- Opening Delimiter -

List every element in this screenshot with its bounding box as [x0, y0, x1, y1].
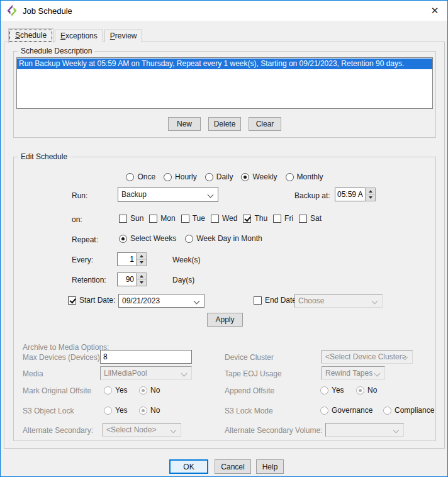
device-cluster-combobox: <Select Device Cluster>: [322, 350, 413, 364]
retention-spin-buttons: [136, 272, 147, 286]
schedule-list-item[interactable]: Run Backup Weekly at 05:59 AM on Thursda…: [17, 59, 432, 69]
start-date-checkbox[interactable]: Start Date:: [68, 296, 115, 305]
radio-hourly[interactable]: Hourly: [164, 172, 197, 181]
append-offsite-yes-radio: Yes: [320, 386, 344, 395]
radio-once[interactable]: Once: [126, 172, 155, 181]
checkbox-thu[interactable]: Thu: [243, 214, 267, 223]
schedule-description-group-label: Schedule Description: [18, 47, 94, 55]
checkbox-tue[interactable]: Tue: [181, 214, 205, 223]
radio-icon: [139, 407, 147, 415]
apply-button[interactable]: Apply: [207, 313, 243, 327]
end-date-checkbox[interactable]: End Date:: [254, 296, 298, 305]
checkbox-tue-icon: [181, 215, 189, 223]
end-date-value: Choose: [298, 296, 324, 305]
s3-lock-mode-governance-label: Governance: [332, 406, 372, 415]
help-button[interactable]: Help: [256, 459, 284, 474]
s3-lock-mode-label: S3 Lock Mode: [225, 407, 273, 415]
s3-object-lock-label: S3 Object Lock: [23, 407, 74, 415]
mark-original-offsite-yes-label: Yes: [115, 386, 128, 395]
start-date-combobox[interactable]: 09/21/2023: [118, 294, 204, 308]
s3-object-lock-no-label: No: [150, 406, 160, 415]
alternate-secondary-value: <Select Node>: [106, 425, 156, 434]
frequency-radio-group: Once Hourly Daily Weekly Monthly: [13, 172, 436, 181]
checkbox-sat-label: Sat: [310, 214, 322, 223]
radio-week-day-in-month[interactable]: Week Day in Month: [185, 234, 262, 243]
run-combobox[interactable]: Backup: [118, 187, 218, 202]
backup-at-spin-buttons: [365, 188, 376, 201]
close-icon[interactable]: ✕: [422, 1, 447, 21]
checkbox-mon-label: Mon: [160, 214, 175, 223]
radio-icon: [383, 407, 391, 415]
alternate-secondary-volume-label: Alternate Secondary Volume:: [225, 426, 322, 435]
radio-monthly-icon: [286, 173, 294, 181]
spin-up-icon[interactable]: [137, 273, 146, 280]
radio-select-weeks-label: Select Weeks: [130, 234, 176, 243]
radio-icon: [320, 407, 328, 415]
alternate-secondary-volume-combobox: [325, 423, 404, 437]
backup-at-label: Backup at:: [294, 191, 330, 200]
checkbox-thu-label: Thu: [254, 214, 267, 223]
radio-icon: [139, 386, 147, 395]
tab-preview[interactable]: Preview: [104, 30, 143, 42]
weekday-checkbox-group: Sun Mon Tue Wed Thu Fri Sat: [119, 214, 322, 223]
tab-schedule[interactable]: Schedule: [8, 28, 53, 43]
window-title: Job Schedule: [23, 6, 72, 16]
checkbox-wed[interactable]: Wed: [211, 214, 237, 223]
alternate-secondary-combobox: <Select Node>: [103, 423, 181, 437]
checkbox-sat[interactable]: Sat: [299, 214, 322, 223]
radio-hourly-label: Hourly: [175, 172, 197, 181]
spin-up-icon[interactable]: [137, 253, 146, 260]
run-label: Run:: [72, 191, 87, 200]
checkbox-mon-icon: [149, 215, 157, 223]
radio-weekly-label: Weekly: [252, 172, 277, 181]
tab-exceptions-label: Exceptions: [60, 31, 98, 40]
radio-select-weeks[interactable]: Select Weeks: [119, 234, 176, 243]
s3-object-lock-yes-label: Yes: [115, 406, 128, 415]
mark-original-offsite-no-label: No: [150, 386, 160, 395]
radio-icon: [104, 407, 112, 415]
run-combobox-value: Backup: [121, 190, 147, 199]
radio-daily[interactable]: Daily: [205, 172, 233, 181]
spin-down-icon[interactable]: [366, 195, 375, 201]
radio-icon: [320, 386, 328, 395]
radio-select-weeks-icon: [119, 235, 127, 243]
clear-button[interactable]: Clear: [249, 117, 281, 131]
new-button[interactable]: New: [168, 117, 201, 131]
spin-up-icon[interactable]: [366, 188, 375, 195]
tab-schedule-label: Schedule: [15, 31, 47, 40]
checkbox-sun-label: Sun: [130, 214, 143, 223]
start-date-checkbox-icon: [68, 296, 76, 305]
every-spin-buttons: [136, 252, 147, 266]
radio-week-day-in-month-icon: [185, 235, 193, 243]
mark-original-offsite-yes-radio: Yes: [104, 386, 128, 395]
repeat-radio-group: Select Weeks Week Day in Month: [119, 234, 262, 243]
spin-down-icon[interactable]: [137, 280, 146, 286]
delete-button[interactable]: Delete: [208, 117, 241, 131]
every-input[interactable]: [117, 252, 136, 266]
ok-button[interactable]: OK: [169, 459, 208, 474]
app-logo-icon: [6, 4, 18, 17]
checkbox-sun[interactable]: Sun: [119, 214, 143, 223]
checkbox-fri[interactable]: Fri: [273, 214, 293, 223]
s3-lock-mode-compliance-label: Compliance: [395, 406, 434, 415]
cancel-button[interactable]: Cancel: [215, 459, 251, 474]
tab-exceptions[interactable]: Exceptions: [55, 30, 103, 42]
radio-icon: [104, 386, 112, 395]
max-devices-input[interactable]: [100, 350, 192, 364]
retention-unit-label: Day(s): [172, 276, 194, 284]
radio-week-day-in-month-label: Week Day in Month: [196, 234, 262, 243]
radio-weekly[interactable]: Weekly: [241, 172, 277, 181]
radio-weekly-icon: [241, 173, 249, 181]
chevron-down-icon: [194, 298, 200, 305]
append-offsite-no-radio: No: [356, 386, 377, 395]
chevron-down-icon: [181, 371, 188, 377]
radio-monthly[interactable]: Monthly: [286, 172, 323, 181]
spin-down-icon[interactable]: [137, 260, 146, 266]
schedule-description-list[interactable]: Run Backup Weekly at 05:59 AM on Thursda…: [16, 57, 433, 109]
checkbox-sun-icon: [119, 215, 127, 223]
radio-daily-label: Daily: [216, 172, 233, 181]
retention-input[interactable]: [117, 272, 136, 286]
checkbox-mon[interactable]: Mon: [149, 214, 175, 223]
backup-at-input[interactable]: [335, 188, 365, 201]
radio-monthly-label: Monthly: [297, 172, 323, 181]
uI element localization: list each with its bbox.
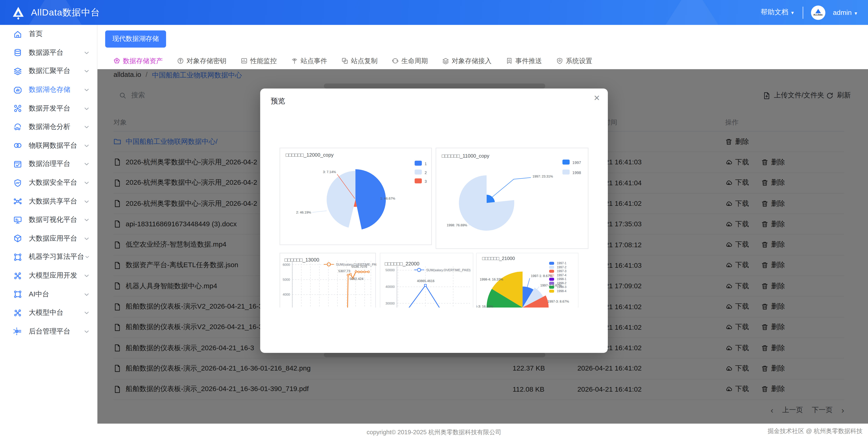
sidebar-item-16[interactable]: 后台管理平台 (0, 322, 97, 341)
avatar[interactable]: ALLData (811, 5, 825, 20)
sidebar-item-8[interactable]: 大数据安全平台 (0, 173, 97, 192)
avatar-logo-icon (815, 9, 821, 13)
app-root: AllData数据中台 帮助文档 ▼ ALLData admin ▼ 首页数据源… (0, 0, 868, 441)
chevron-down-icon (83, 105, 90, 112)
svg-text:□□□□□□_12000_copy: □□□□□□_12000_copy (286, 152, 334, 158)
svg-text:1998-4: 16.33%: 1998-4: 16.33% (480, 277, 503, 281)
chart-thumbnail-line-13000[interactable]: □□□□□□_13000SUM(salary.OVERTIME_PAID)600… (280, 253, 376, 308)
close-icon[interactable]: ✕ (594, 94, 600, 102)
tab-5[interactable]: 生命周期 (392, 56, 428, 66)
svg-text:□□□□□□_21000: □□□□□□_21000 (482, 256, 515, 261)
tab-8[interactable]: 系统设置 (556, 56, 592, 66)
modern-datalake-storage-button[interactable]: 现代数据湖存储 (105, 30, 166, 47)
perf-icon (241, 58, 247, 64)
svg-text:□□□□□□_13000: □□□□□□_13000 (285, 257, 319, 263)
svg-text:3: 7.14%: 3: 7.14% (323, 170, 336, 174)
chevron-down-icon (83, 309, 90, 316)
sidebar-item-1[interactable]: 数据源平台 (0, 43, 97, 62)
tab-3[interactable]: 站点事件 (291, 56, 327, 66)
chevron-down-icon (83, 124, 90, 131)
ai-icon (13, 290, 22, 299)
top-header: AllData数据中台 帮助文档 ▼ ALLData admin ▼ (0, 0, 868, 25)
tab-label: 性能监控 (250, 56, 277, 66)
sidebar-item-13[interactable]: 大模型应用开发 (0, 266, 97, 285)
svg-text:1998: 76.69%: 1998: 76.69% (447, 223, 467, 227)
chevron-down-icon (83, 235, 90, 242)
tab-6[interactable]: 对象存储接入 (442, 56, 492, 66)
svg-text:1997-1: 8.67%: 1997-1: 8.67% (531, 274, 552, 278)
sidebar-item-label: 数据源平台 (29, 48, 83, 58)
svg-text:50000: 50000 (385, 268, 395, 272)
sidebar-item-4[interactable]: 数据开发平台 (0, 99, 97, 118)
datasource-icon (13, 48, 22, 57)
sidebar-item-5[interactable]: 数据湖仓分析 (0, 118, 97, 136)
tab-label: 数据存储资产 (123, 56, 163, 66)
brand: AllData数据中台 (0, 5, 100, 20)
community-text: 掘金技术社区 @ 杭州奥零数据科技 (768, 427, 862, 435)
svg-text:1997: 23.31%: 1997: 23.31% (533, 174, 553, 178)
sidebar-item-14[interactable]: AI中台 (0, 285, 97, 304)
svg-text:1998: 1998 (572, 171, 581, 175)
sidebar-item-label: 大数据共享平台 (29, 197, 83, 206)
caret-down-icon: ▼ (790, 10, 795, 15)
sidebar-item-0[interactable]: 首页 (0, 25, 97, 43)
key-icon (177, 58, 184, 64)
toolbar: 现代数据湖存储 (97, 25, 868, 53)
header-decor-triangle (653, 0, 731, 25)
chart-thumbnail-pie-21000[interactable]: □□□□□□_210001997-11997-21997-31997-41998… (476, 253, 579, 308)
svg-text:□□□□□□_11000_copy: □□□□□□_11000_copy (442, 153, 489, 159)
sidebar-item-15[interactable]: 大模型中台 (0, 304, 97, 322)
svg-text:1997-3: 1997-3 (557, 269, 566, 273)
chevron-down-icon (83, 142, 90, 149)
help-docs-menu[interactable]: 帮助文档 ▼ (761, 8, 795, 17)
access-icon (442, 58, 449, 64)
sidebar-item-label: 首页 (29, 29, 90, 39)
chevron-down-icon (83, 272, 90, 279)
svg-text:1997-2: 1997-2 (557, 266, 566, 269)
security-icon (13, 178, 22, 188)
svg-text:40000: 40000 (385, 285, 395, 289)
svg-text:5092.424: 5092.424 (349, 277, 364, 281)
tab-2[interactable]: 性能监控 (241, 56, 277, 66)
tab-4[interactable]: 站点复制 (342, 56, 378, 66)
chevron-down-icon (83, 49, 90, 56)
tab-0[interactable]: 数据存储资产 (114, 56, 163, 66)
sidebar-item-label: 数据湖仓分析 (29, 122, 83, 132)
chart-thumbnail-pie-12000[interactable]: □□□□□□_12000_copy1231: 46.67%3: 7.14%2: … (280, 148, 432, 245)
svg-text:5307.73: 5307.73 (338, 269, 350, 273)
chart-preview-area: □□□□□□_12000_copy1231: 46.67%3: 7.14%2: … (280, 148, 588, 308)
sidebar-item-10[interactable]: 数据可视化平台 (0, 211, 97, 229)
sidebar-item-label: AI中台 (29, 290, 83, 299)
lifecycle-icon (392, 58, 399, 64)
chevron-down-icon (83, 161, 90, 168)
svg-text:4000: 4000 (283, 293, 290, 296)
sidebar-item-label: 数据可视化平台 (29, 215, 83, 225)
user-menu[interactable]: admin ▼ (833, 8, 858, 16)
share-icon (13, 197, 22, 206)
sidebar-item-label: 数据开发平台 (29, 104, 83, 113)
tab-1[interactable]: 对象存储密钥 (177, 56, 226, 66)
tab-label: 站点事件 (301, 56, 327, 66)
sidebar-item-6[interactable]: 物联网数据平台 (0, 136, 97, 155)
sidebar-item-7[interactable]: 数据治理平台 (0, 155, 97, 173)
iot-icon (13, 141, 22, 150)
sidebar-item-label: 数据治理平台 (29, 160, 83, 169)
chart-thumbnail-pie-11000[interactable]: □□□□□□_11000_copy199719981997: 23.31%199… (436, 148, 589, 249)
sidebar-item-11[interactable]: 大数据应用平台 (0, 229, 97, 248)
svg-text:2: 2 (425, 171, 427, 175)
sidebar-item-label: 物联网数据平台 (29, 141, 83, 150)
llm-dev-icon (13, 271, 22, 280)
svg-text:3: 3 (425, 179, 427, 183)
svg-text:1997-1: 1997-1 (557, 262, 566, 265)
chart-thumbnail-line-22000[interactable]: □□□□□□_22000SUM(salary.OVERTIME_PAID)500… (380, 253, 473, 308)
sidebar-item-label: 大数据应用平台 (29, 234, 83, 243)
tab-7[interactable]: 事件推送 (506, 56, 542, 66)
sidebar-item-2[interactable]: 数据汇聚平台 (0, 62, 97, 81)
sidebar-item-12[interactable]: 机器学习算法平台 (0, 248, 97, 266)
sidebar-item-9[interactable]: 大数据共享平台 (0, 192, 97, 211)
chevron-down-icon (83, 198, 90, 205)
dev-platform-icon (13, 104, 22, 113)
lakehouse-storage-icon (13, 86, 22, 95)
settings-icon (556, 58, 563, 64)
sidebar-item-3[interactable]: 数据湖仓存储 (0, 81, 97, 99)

- Closing Delimiter -

The answer should consist of all lines from the records above that hold the word "input".

every-input[interactable]: [117, 252, 136, 266]
max-devices-input[interactable]: [100, 350, 192, 364]
retention-input[interactable]: [117, 272, 136, 286]
backup-at-input[interactable]: [335, 188, 365, 201]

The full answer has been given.